A potentially new and rising concern: inflation inequality in the United States
The rich are different from you and me. They have different consumption baskets.
At least that is the tentative conclusion that some scholars are making in their recent research on the differences in consumption and prices across the U.S. income distribution. Differential inflation rates might not sound like the most exciting topic in the world, but differences in changes in prices and how these differences would impact the level of inequality, the relative gains from increased international trade, and the value of government transfer programs are meaty topics.
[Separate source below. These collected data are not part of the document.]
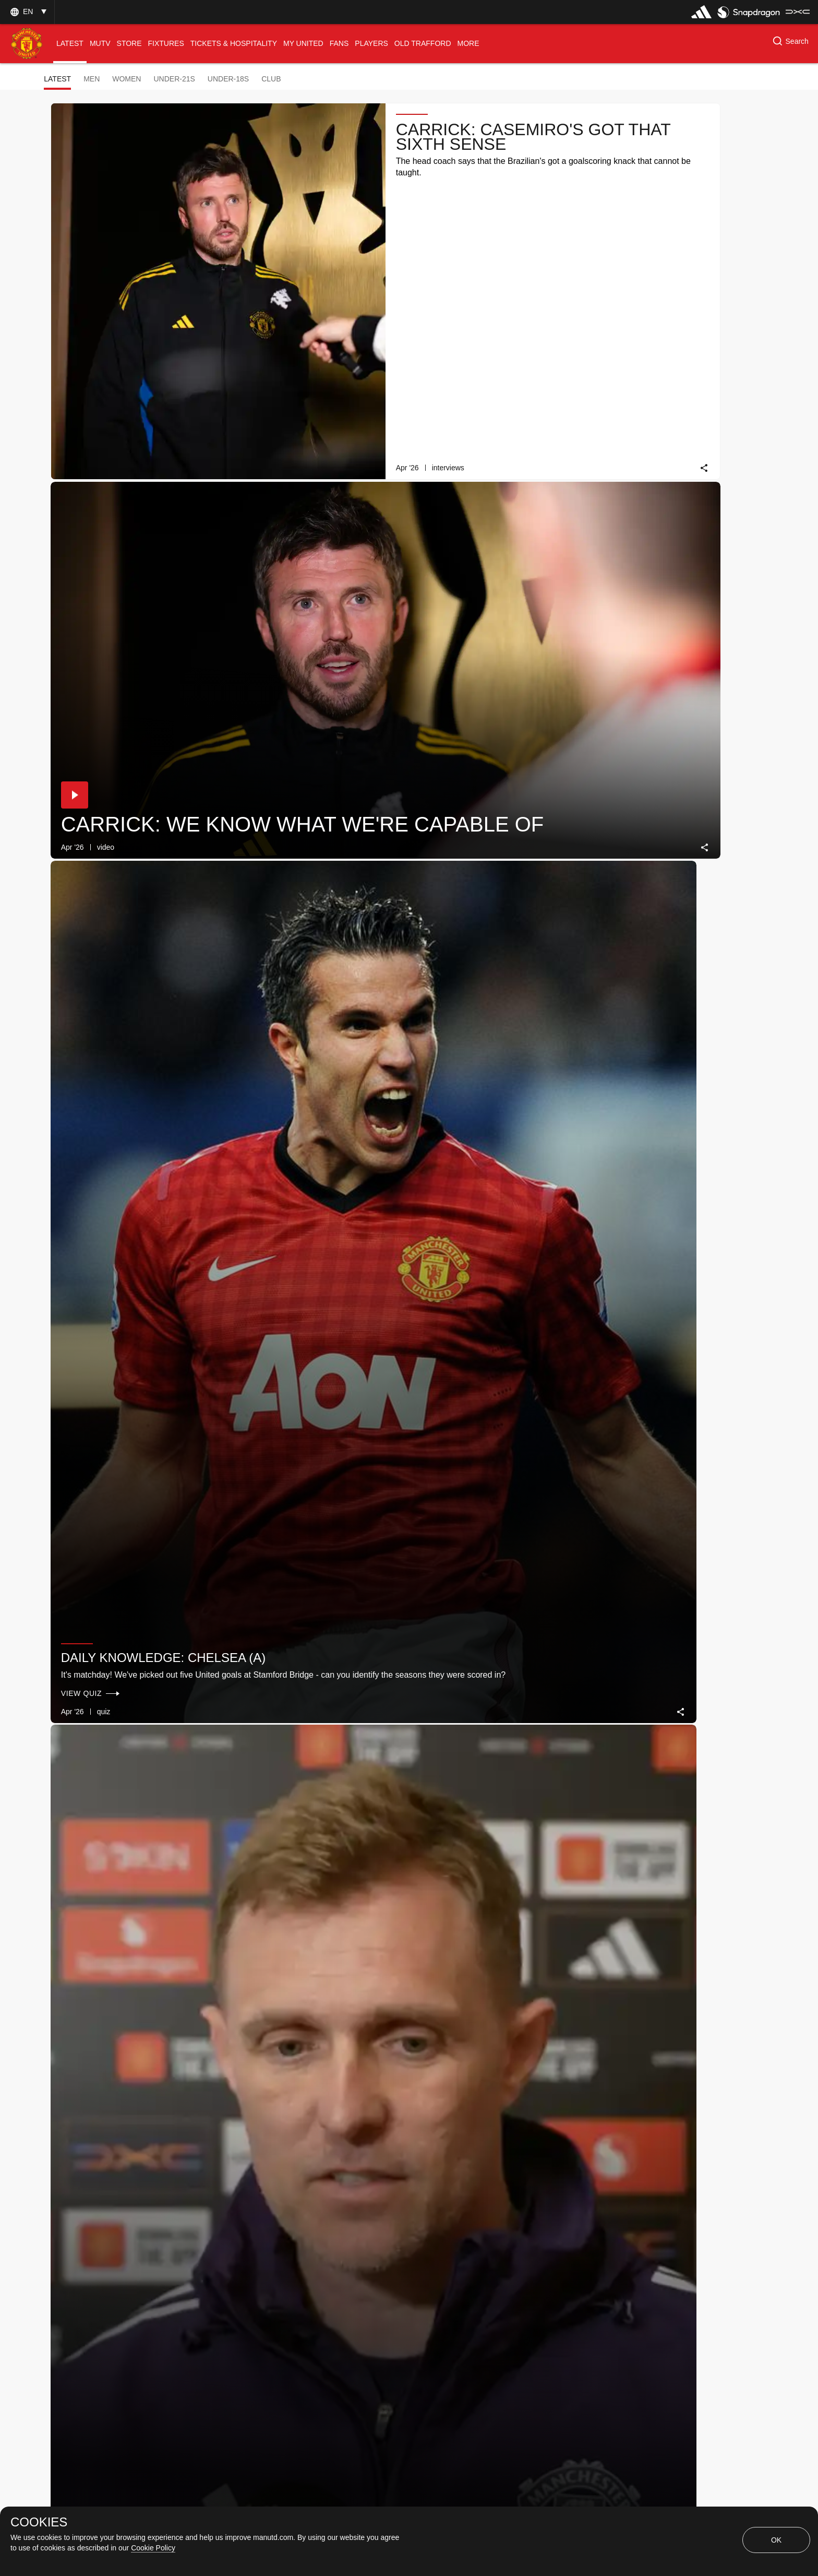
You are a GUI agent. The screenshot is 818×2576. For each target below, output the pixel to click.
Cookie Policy (153, 2548)
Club (271, 79)
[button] (27, 11)
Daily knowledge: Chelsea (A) (116, 442)
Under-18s (228, 79)
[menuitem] (70, 43)
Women (126, 79)
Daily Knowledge (300, 1445)
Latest (57, 79)
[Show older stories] (376, 2302)
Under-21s (174, 79)
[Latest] (468, 2302)
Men (91, 79)
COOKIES (38, 2522)
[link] (386, 292)
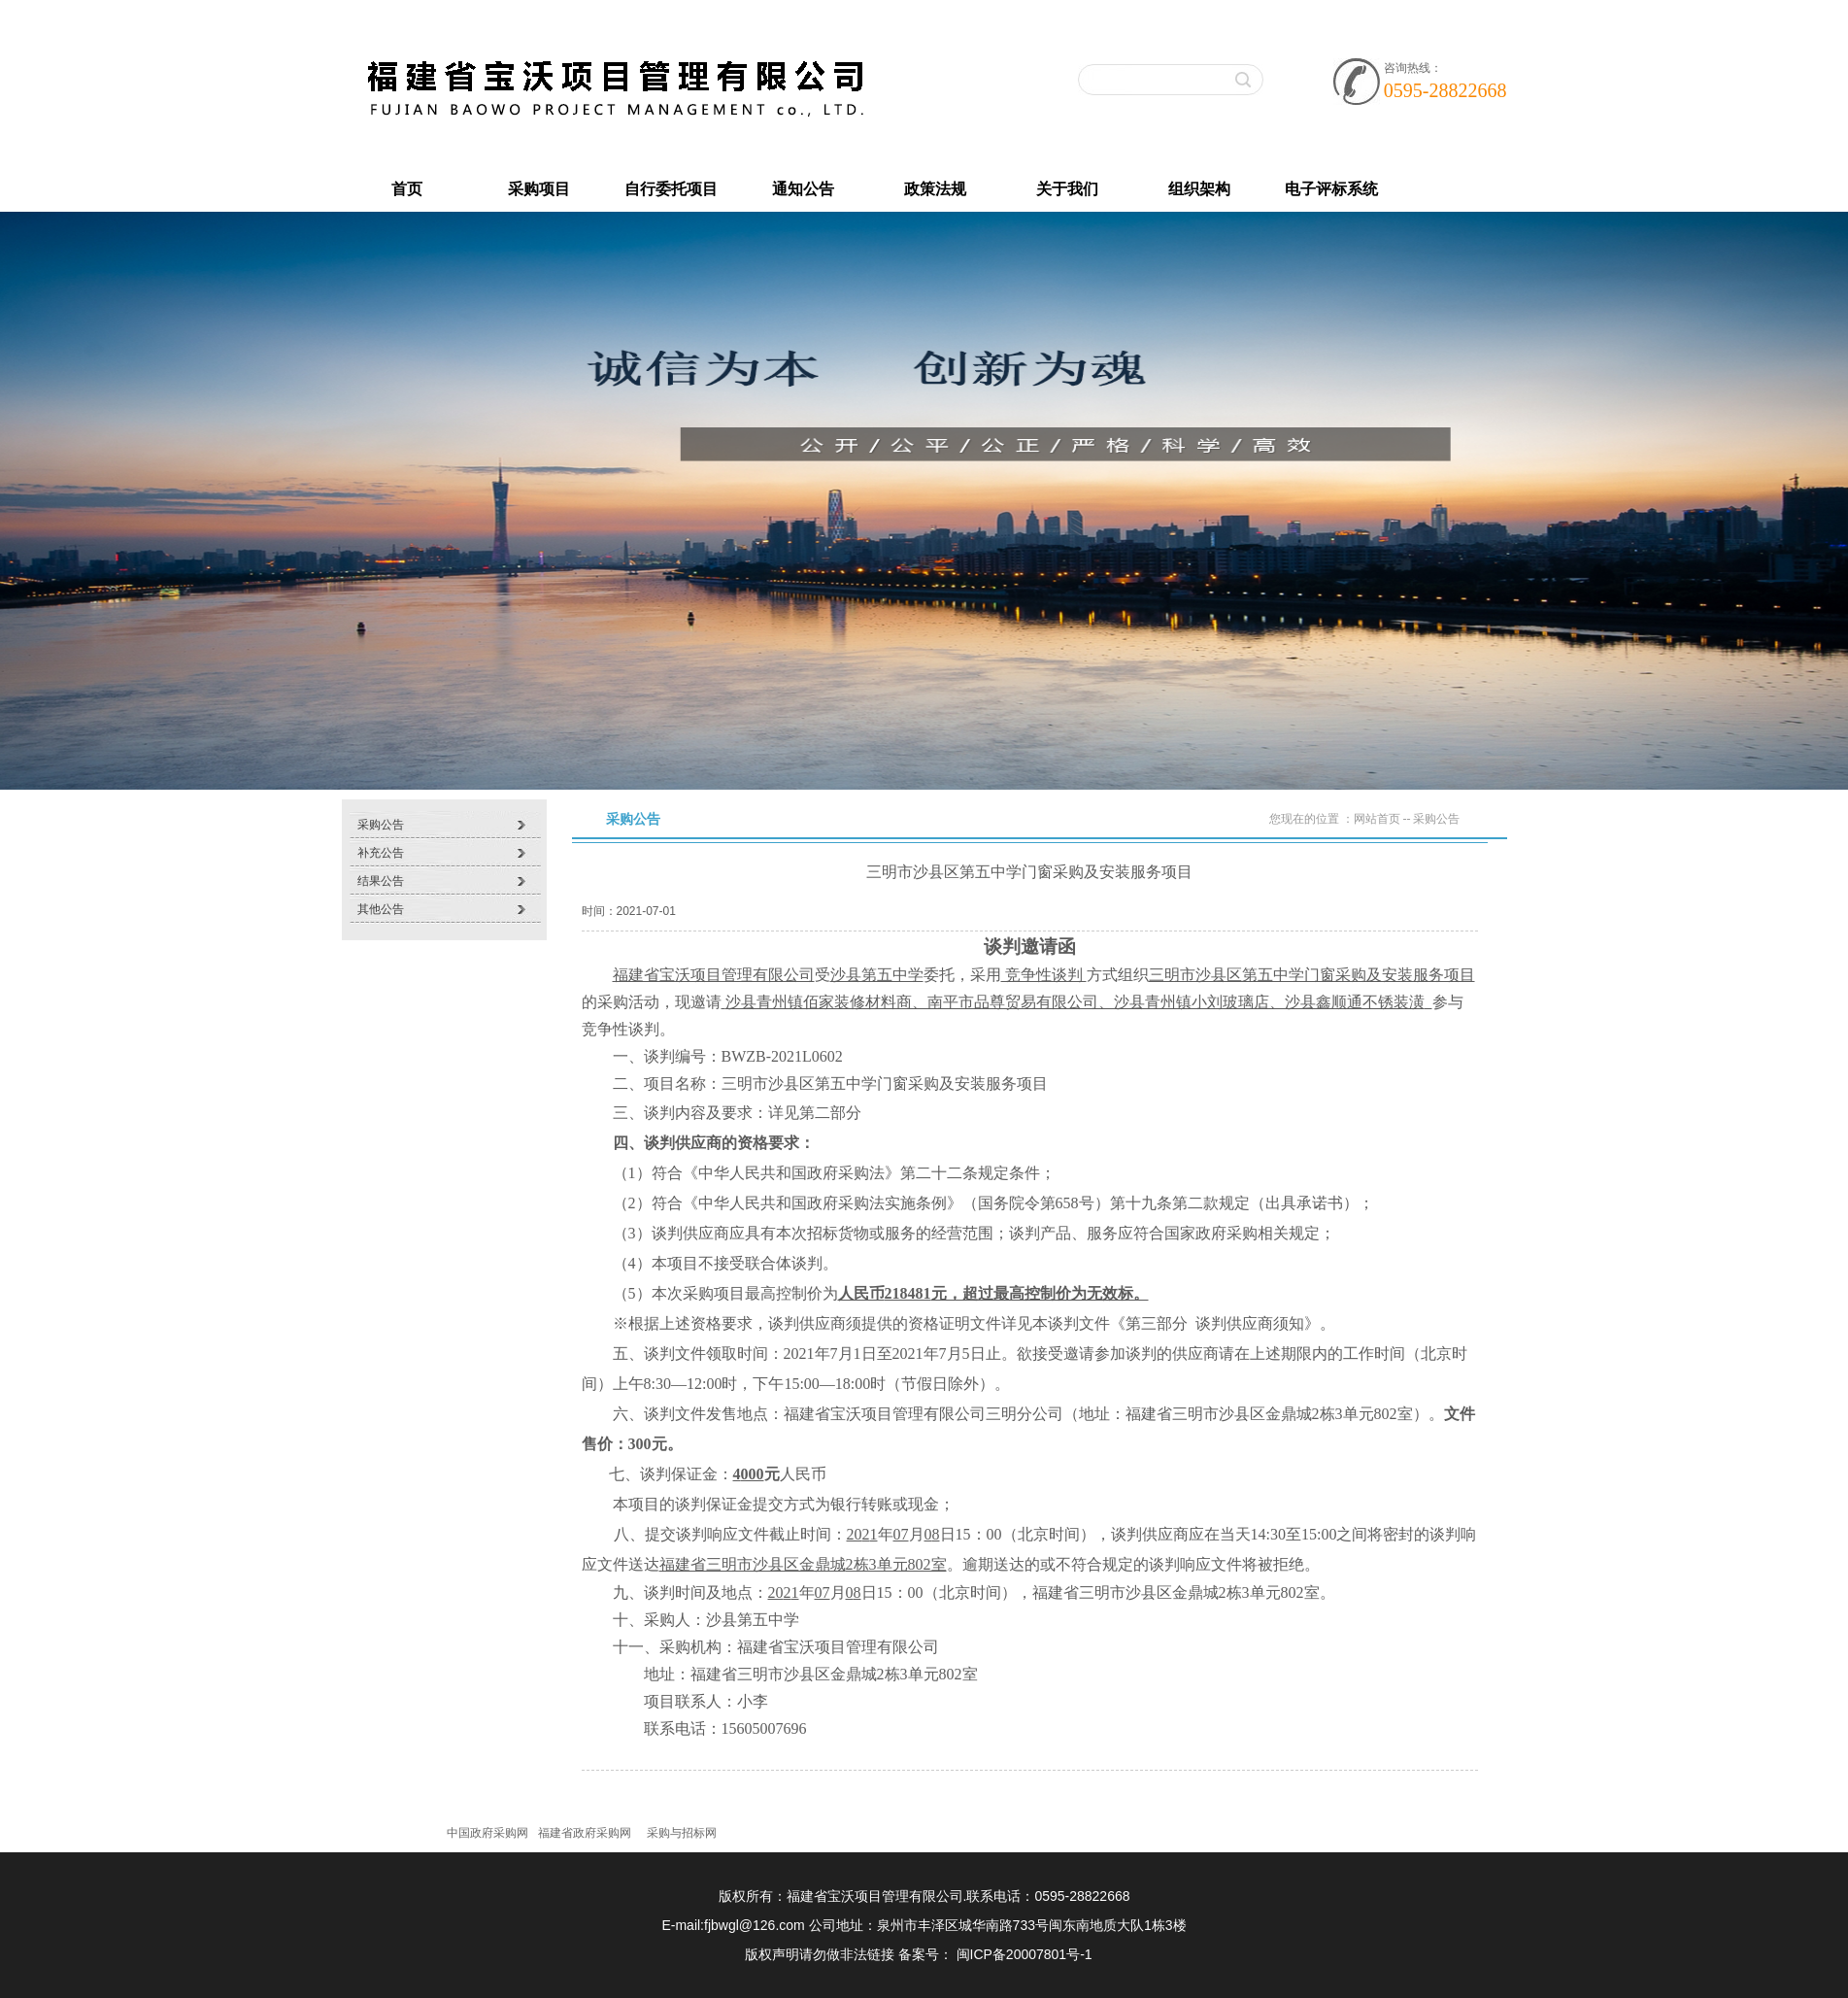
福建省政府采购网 (584, 1833)
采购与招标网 (682, 1833)
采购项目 (539, 189)
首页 (406, 189)
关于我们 (1067, 189)
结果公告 (380, 881)
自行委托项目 (671, 189)
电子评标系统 (1331, 189)
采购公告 (380, 824)
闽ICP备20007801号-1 (1024, 1954)
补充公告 (380, 853)
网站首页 (1377, 819)
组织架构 (1199, 189)
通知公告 (803, 189)
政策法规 (935, 189)
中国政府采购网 (487, 1833)
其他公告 (380, 909)
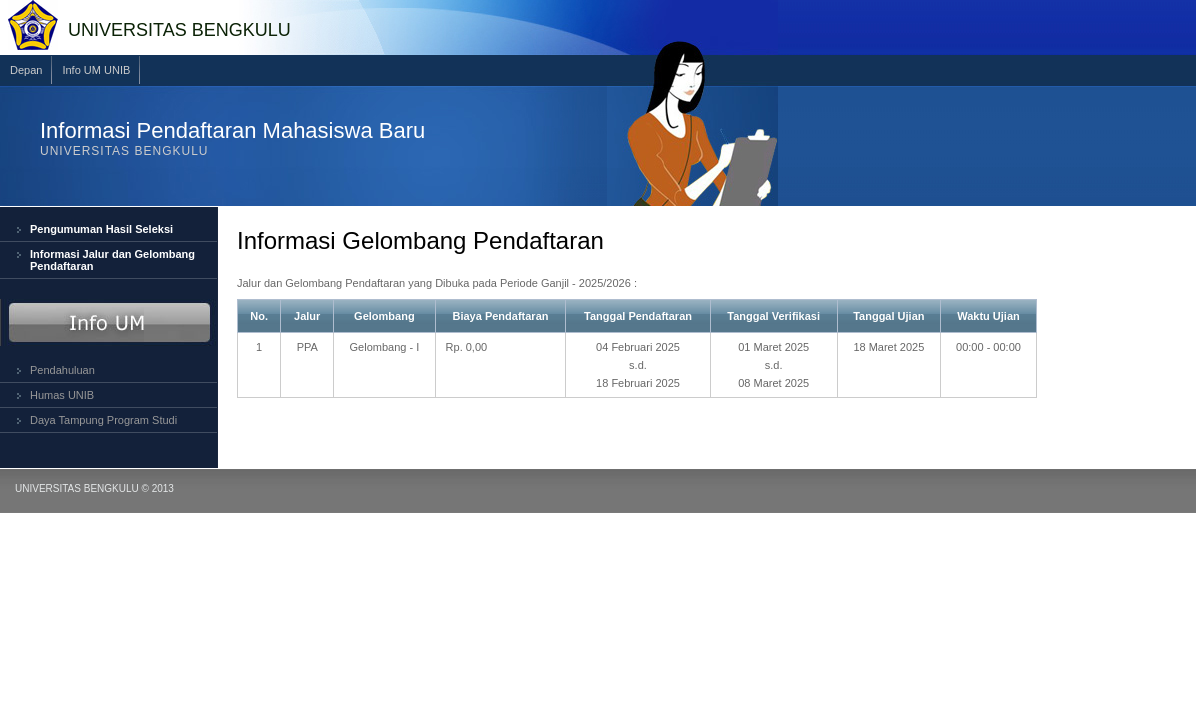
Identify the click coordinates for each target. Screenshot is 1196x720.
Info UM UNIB (96, 70)
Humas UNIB (62, 395)
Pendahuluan (62, 370)
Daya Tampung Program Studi (103, 420)
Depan (26, 70)
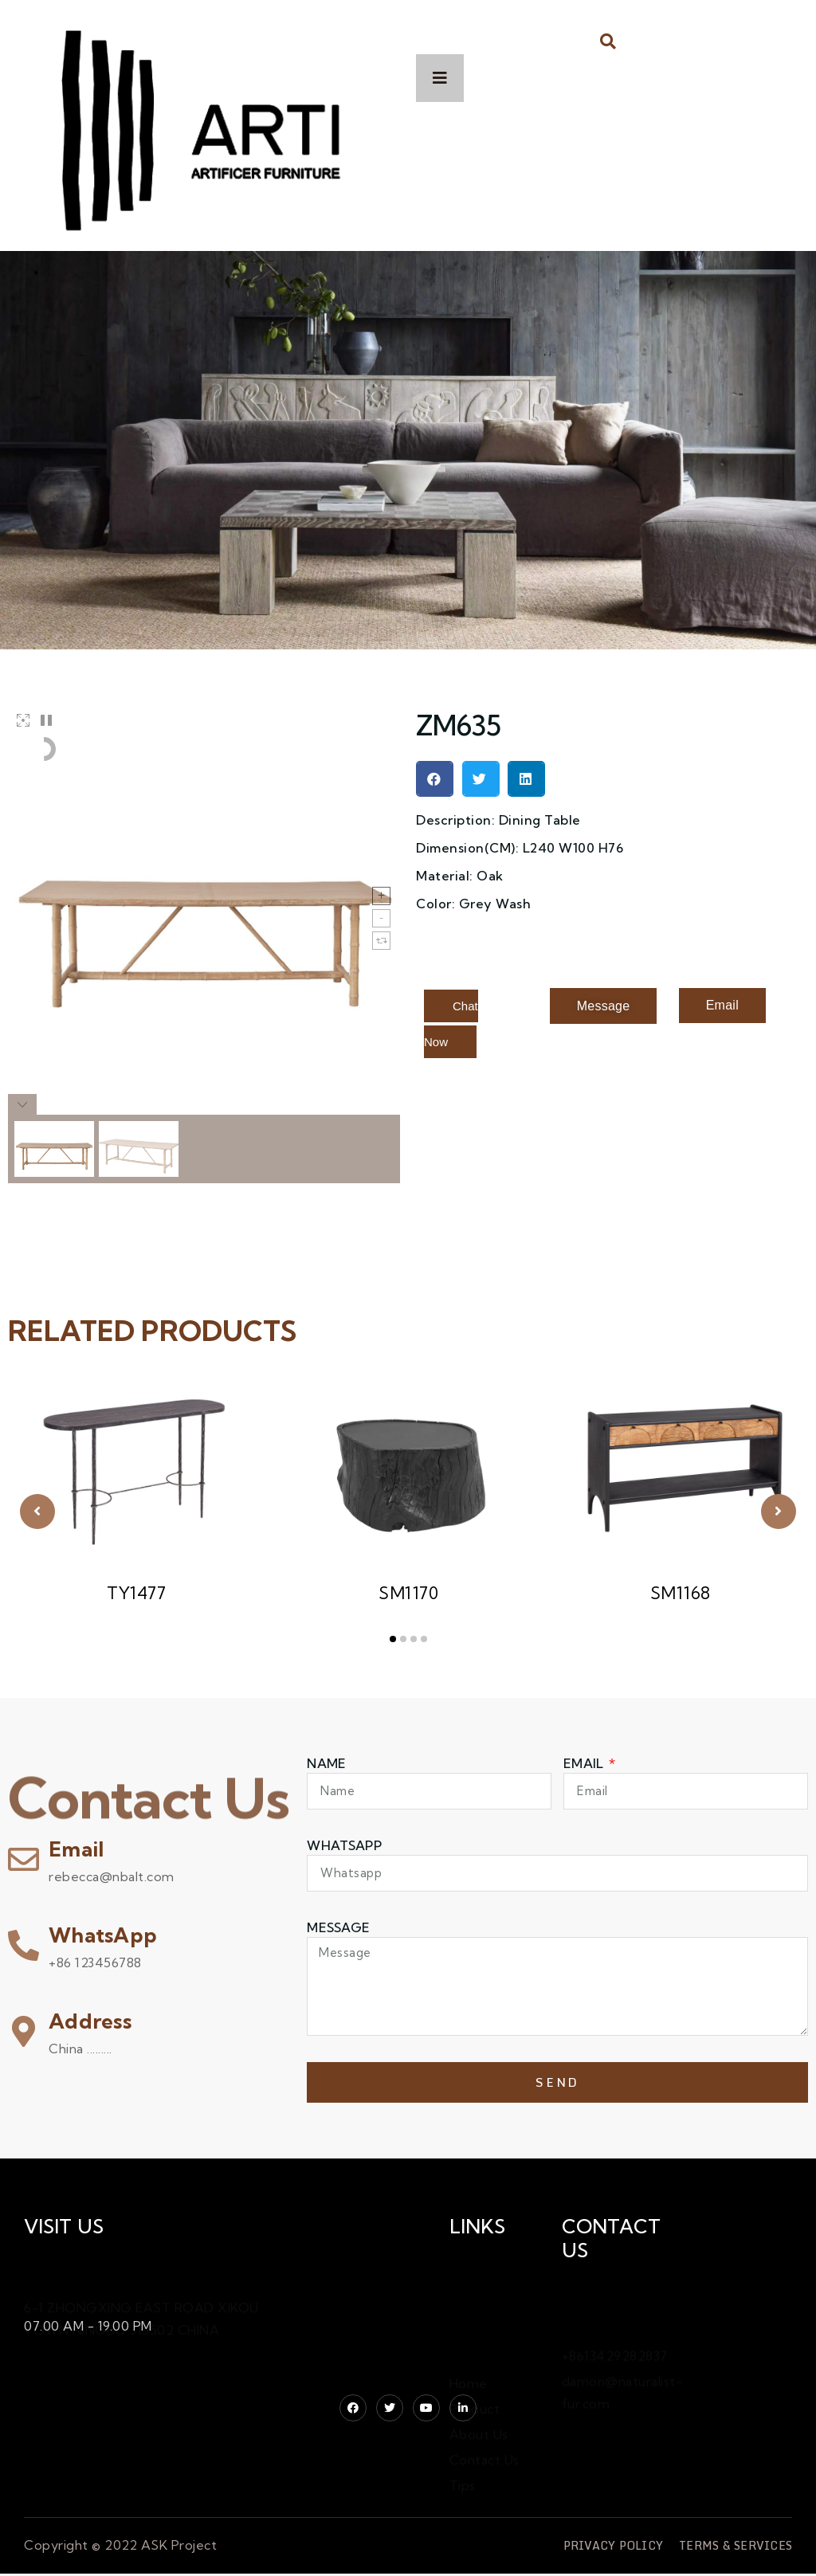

In a paper released today as part of the Equitable Growth working paper series, Stanford University post-doctoral fellow Xavier Jaravel looks at how changes in the income distribution affect differences in product innovation. In other words, Jaravel wants to see if more income at the top means more innovation in products that high-income people buy. He ends up finding that’s exactly what happens, with the result being an inflation rate for high-income households about 0.65 percentage points per year lower than for low-income households.
Another paper, released by the National Bureau of Economic Research earlier this year finds very similar results. Looking at similar data to Jaravel, Benjamin Faber and Thibault Fally of the University of California, Berkeley find a significant difference in the kinds of goods purchased by households in the top 20 percent by income versus those in the bottom 20 percent. Households in the top one-fifth consume more goods from large companies. High-income households tend, for example, to buy more brand name goods than low-income households. The authors say this happens because high-income consumers value higher-quality goods, and large firms can produce a large amount of high-quality goods more cheaply than smaller firms.
This difference ends up having some relevance in certain situations. If income starts flowing more toward high-income households, for example, then companies will have an incentive to increase the quality of their goods. Since larger firms are better at quality production, the prices at large firms will be relatively lower. This would mean that the inequality of inflation-adjusted income would be even larger due to a lower inflation rate for high-income households.
Similarly, if international trade is liberalized, more international competition boosts the share of imported goods, which, in Faber and Fally’s model, will tend to be from higher-quality larger firms. The result is that the richer gain more from the price declines brought on from trade, making the consumer benefits from international trade less progressive than previous studies had indicated.
If both these papers are generally correct, then the differences in inflation also have another implication. If the prices faced by those at the bottom and middle of the income distribution grow faster than the average prices reported in the Consumer Price Index or the Personal Consumption Expenditure price index, then U.S. government safety-net programs should grow at a faster pace. The growth of many programs is tied to overall inflation measures, so they may not be keeping up with the pace of inflation that low-income households actually experience.
Of course, such adjustments should wait until we have far more evidence on this possibility. Given the numerous ways that inequality in inflation could influence our understanding of the economy, this is evidence policymakers and researchers should be very interested in.